**Brief:**
Omit every picture and write out the rest of the records exactly.

**Material provided:**
************
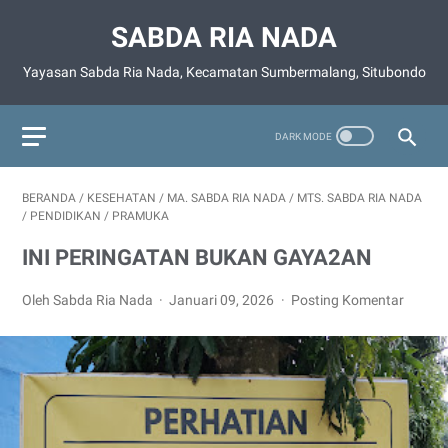
SABDA RIA NADA
Yayasan Sabda Ria Nada, Kecamatan Sumbermalang, Situbondo
BERANDA
/
KESEHATAN
/
MA. SABDA RIA NADA
/
MTS. SABDA RIA NADA
/
PENDIDIKAN
/
PRAMUKA
INI PERINGATAN BUKAN GAYA2AN
Oleh Sabda Ria Nada
Januari 09, 2026
Posting Komentar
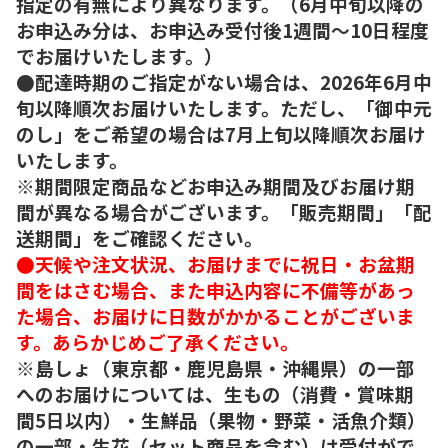
指定の有無により異なります。（6月中旬以降の
お申込み分は、お申込み受付後1週間～10日程度
でお届けいたします。）
●配達時期のご指定がない場合は、2026年6月中
旬以降順次お届けいたします。ただし、「御中元
のし」をご希望の場合は7月上旬以降順次お届け
いたします。
※期間限定商品などお申込み期間及びお届け期
間が異なる場合がございます。「販売期間」「配
送期間」をご確認ください。
●天候や注文状況、お届けまでに祝日・お盆期
間をはさむ場合、また申込内容に不備等があっ
た場合、お届けに日数がかかることがございま
す。あらかじめご了承ください。
※島しょ（東京都・鹿児島県・沖縄県）の一部
へのお届けについては、生もの（消費・賞味期
間5日以内）・生鮮品（果物・野菜・活魚介類）
の一部・生花（セット商品を含む）は受付がで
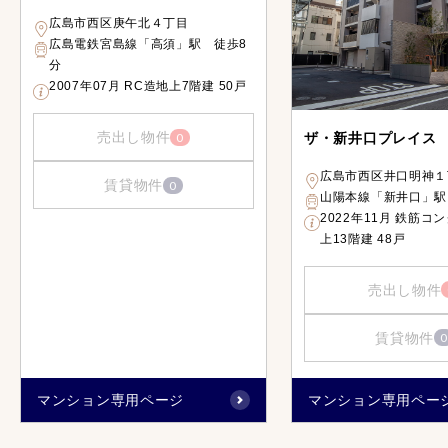
広島市西区庚午北４丁目
広島電鉄宮島線「高須」駅 徒歩8
分
2007年07月 RC造地上7階建 50戸
売出し物件
ザ・新井口プレイス
0
広島市西区井口明神１
賃貸物件
0
山陽本線「新井口」駅
2022年11月 鉄筋コ
上13階建 48戸
売出し物件
賃貸物件
0
マンション専用ページ
マンション専用ペー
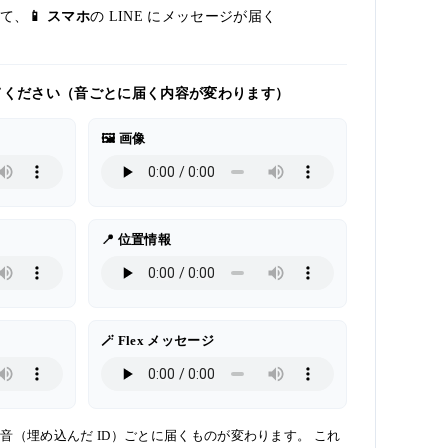
じて、
📱 スマホ
の LINE にメッセージが届く
らしてください（音ごとに届く内容が変わります）
🖼️ 画像
📍 位置情報
🪄 Flex メッセージ
らす音（埋め込んだ ID）ごとに届くものが変わります。 これ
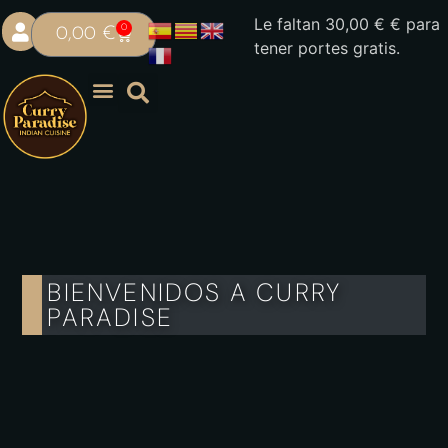
Le faltan
30,00
€
€ para
0
0,00
€
tener portes gratis.
BIENVENIDOS A CURRY
PARADISE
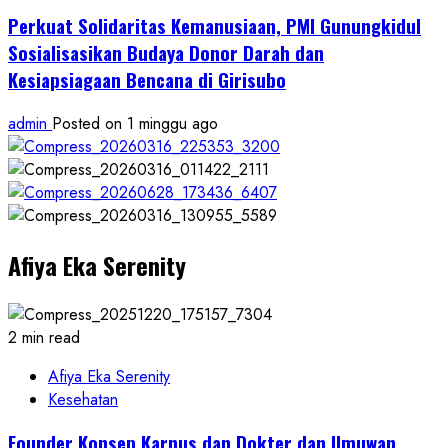
Perkuat Solidaritas Kemanusiaan, PMI Gunungkidul
Sosialisasikan Budaya Donor Darah dan
Kesiapsiagaan Bencana di Girisubo
admin
Posted on 1 minggu ago
Afiya Eka Serenity
2 min read
Afiya Eka Serenity
Kesehatan
Founder Konsep Karnus dan Dokter dan Ilmuwan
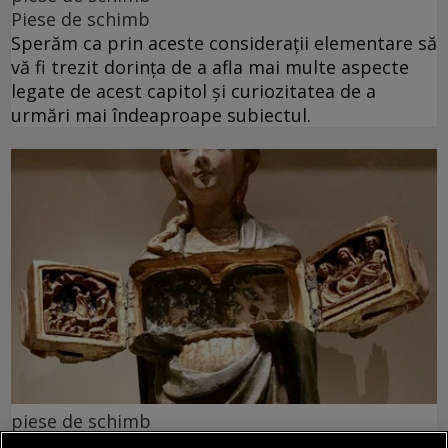
Piese de schimb
Sperăm ca prin aceste considerații elementare să
vă fi trezit dorința de a afla mai multe aspecte
legate de acest capitol și curiozitatea de a
urmări mai îndeaproape subiectul.
piese de schimb
(Sub)ansambluri cognitive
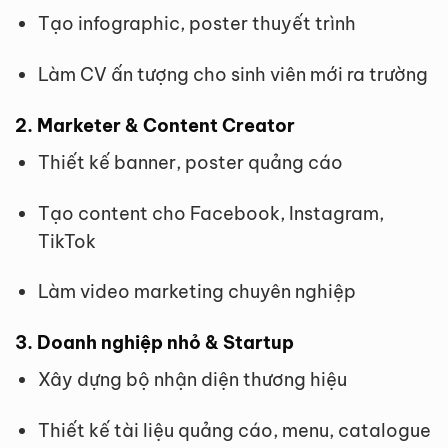
Tạo infographic, poster thuyết trình
Làm CV ấn tượng cho sinh viên mới ra trường
2. Marketer & Content Creator
Thiết kế banner, poster quảng cáo
Tạo content cho Facebook, Instagram,
TikTok
Làm video marketing chuyên nghiệp
3. Doanh nghiệp nhỏ & Startup
Xây dựng bộ nhận diện thương hiệu
Thiết kế tài liệu quảng cáo, menu, catalogue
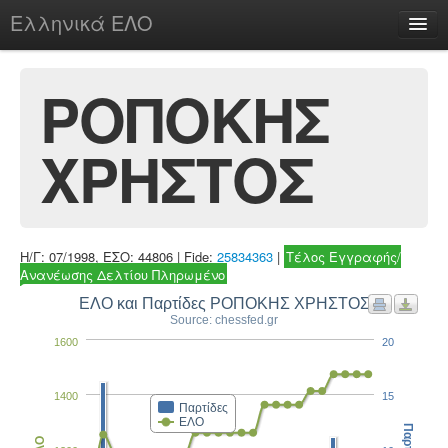
Ελληνικά ΕΛΟ
Περί
ΡΟΠΟΚΗΣ
ΧΡΗΣΤΟΣ
chesstu.be @ discord
Login
Η/Γ: 07/1998, ΕΣΟ: 44806 | Fide:
25834363
|
Τέλος Εγγραφής/
Ανανέωσης Δελτίου Πληρωμένο
ΕΛΟ και Παρτίδες ΡΟΠΟΚΗΣ ΧΡΗΣΤΟΣ
Source: chessfed.gr
1600
20
1400
15
Παρτίδες
ΕΛΟ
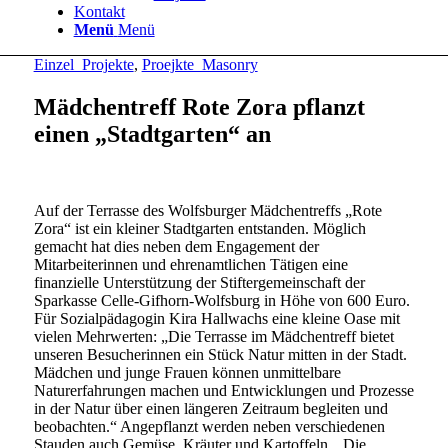
Kontakt
Menü
Menü
Einzel_Projekte
,
Proejkte_Masonry
Mädchentreff Rote Zora pflanzt
einen „Stadtgarten“ an
Auf der Terrasse des Wolfsburger Mädchentreffs „Rote
Zora“ ist ein kleiner Stadtgarten entstanden. Möglich
gemacht hat dies neben dem Engagement der
Mitarbeiterinnen und ehrenamtlichen Tätigen eine
finanzielle Unterstützung der Stiftergemeinschaft der
Sparkasse Celle-Gifhorn-Wolfsburg in Höhe von 600 Euro.
Für Sozialpädagogin Kira Hallwachs eine kleine Oase mit
vielen Mehrwerten: „Die Terrasse im Mädchentreff bietet
unseren Besucherinnen ein Stück Natur mitten in der Stadt.
Mädchen und junge Frauen können unmittelbare
Naturerfahrungen machen und Entwicklungen und Prozesse
in der Natur über einen längeren Zeitraum begleiten und
beobachten.“ Angepflanzt werden neben verschiedenen
Stauden auch Gemüse, Kräuter und Kartoffeln. „Die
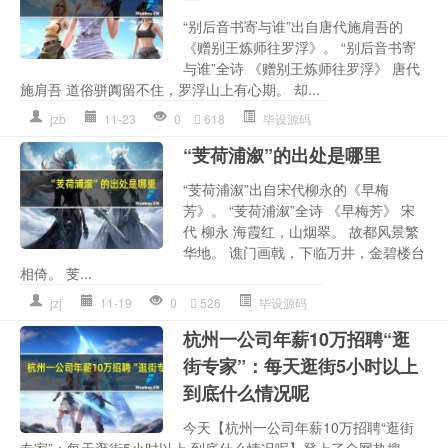
“别后音书寄与谁”出自唐代施肩吾的
《赠别王炼师往罗浮》。 “别后音书寄
与谁”全诗 《赠别王炼师往罗浮》 唐代
施肩吾 道俗骈阗留不住，罗浮山上有心期。 却...
jzb
11-23
0
618
毕设源码
“芰荷浦溆”的出处是哪里
“芰荷浦溆”出自宋代柳永的《早梅
芳》。 “芰荷浦溆”全诗 《早梅芳》 宋
代 柳永 海霞红，山烟翠。 故都风景繁
华地。 谯门画戟，下临万井，金碧楼台
相倚。 芰...
jzj
11-19
0
526
毕设源码
杭州一公司年薪10万招聘“逛
街专家”：每天逛街5小时以上
到底什么情况呢
今天【杭州一公司年薪10万招聘“逛街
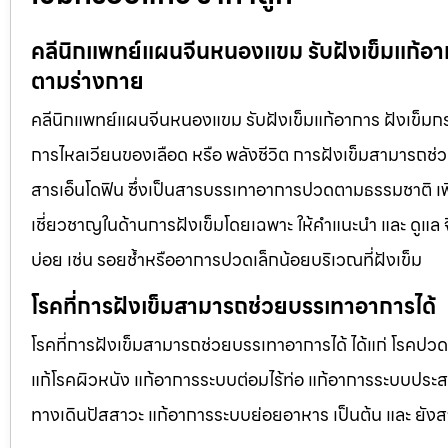
คลีนิกแพทย์แผนจีนหนองแขม รับฝังเข็มแก้อา
ตามร่างกาย
คลีนิกแพทย์แผนจีนหนองแขม รับฝังเข็มแก้อาการ ฝังเข็มก
การไหลเวียนของเลือด หรือ พลังชีวิต การฝังเข็มสามารถช่
สารเอ็นโดฟิน ซึ่งเป็นสารบรรเทาอาการปวดตามธรรมชาติ เพื
เชี่ยวชาญในด้านการฝังเข็มโดยเฉพาะ ให้คำแนะนำ และ ดูแล จึ
บ่อย เช่น รอยช้ำหรืออาการปวดเล็กน้อยบริเวณที่ฝังเข็ม
โรคที่การฝังเข็มสามารถช่วยบรรเทาอาการได้
โรคที่การฝังเข็มสามารถช่วยบรรเทาอาการได้ ได้แก่ โรคปว
แก้โรคผิวหนัง แก้อาการระบบต่อมไร้ท่อ แก้อาการระบบประ
ทางเดินปัสสาวะ แก้อาการระบบย่อยอาหาร เป็นต้น และ ยัง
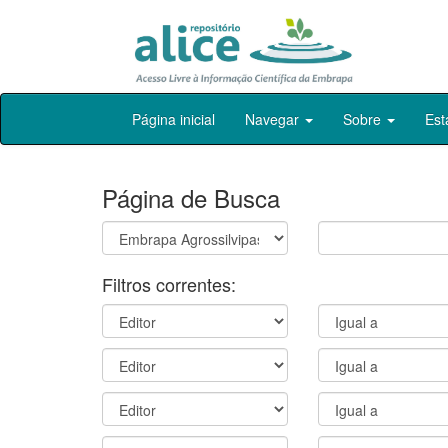
Skip
Página inicial
Navegar
Sobre
Est
navigation
Página de Busca
Filtros correntes:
************
**Task solution:**
SABDA RIA NADA
Yayasan Sabda Ria Nada, Kecamatan Sumbermalang, Situbondo
BERANDA
/
KESEHATAN
/
MA. SABDA RIA NADA
/
MTS. SABDA RIA NADA
/
PENDIDIKAN
/
PRAMUKA
INI PERINGATAN BUKAN GAYA2AN
Oleh Sabda Ria Nada
Januari 09, 2026
Posting Komentar
指定の有無により異なります。（6月中旬以降の
お申込み分は、お申込み受付後1週間～10日程度
でお届けいたします。）
●配達時期のご指定がない場合は、2026年6月中
旬以降順次お届けいたします。ただし、「御中元
のし」をご希望の場合は7月上旬以降順次お届け
いたします。
※期間限定商品などお申込み期間及びお届け期
間が異なる場合がございます。「販売期間」「配
送期間」をご確認ください。
●天候や注文状況、お届けまでに祝日・お盆期
間をはさむ場合、また申込内容に不備等があっ
た場合、お届けに日数がかかることがございま
す。あらかじめご了承ください。
※島しょ（東京都・鹿児島県・沖縄県）の一部
へのお届けについては、生もの（消費・賞味期
間5日以内）・生鮮品（果物・野菜・活魚介類）
の一部・生花（セット商品を含む）は受付がで
広島市西区庚午北４丁目
広島電鉄宮島線「高須」駅 徒歩8
分
2007年07月 RC造地上7階建 50戸
売出し物件
ザ・新井口プレイス
0
広島市西区井口明神１
賃貸物件
0
山陽本線「新井口」駅
2022年11月 鉄筋コ
上13階建 48戸
売出し物件
賃貸物件
0
マンション専用ページ
マンション専用ペー
じて、
📱 スマホ
の LINE にメッセージが届く
らしてください（音ごとに届く内容が変わります）
🖼️ 画像
📍 位置情報
🪄 Flex メッセージ
らす音（埋め込んだ ID）ごとに届くものが変わります。 これ
Le faltan
30,00
€
€ para
0
0,00
€
tener portes gratis.
BIENVENIDOS A CURRY
PARADISE
Perkuat Solidaritas Kemanusiaan, PMI Gunungkidul
Sosialisasikan Budaya Donor Darah dan
Kesiapsiagaan Bencana di Girisubo
admin
Posted on 1 minggu ago
Afiya Eka Serenity
2 min read
Afiya Eka Serenity
Kesehatan
Founder Konsep Karnus dan Dokter dan Ilmuwan
Piese de schimb
Sperăm ca prin aceste considerații elementare să
vă fi trezit dorința de a afla mai multe aspecte
legate de acest capitol și curiozitatea de a
urmări mai îndeaproape subiectul.
piese de schimb
(Sub)ansambluri cognitive
Tạo infographic, poster thuyết trình
Làm CV ấn tượng cho sinh viên mới ra trường
2. Marketer & Content Creator
Thiết kế banner, poster quảng cáo
Tạo content cho Facebook, Instagram,
TikTok
Làm video marketing chuyên nghiệp
3. Doanh nghiệp nhỏ & Startup
Xây dựng bộ nhận diện thương hiệu
Thiết kế tài liệu quảng cáo, menu, catalogue
Ελληνικά ΕΛΟ
Περί
ΡΟΠΟΚΗΣ
ΧΡΗΣΤΟΣ
chesstu.be @ discord
Login
Η/Γ: 07/1998, ΕΣΟ: 44806 | Fide:
25834363
|
Τέλος Εγγραφής/
Ανανέωσης Δελτίου Πληρωμένο
ΕΛΟ και Παρτίδες ΡΟΠΟΚΗΣ ΧΡΗΣΤΟΣ
Source: chessfed.gr
1600
20
1400
15
Παρτίδες
ΕΛΟ
Kontakt
Menü
Menü
Einzel_Projekte
,
Proejkte_Masonry
Mädchentreff Rote Zora pflanzt
einen „Stadtgarten“ an
Auf der Terrasse des Wolfsburger Mädchentreffs „Rote
Zora“ ist ein kleiner Stadtgarten entstanden. Möglich
gemacht hat dies neben dem Engagement der
Mitarbeiterinnen und ehrenamtlichen Tätigen eine
finanzielle Unterstützung der Stiftergemeinschaft der
Sparkasse Celle-Gifhorn-Wolfsburg in Höhe von 600 Euro.
Für Sozialpädagogin Kira Hallwachs eine kleine Oase mit
vielen Mehrwerten: „Die Terrasse im Mädchentreff bietet
unseren Besucherinnen ein Stück Natur mitten in der Stadt.
Mädchen und junge Frauen können unmittelbare
Naturerfahrungen machen und Entwicklungen und Prozesse
in der Natur über einen längeren Zeitraum begleiten und
beobachten.“ Angepflanzt werden neben verschiedenen
Stauden auch Gemüse, Kräuter und Kartoffeln. „Die
“别后音书寄与谁”出自唐代施肩吾的
《赠别王炼师往罗浮》。 “别后音书寄
与谁”全诗 《赠别王炼师往罗浮》 唐代
施肩吾 道俗骈阗留不住，罗浮山上有心期。 却...
jzb
11-23
0
618
毕设源码
“芰荷浦溆”的出处是哪里
“芰荷浦溆”出自宋代柳永的《早梅
芳》。 “芰荷浦溆”全诗 《早梅芳》 宋
代 柳永 海霞红，山烟翠。 故都风景繁
华地。 谯门画戟，下临万井，金碧楼台
相倚。 芰...
jzj
11-19
0
526
毕设源码
杭州一公司年薪10万招聘“逛
街专家”：每天逛街5小时以上
到底什么情况呢
今天【杭州一公司年薪10万招聘“逛街
คลีนิกแพทย์แผนจีนหนองแขม รับฝังเข็มแก้อา
ตามร่างกาย
คลีนิกแพทย์แผนจีนหนองแขม รับฝังเข็มแก้อาการ ฝังเข็มก
การไหลเวียนของเลือด หรือ พลังชีวิต การฝังเข็มสามารถช่
สารเอ็นโดฟิน ซึ่งเป็นสารบรรเทาอาการปวดตามธรรมชาติ เพื
เชี่ยวชาญในด้านการฝังเข็มโดยเฉพาะ ให้คำแนะนำ และ ดูแล จึ
บ่อย เช่น รอยช้ำหรืออาการปวดเล็กน้อยบริเวณที่ฝังเข็ม
โรคที่การฝังเข็มสามารถช่วยบรรเทาอาการได้
โรคที่การฝังเข็มสามารถช่วยบรรเทาอาการได้ ได้แก่ โรคปว
แก้โรคผิวหนัง แก้อาการระบบต่อมไร้ท่อ แก้อาการระบบประ
ทางเดินปัสสาวะ แก้อาการระบบย่อยอาหาร เป็นต้น และ ยัง
Skip
Página inicial
Navegar
Sobre
Est
navigation
Página de Busca
Filtros correntes:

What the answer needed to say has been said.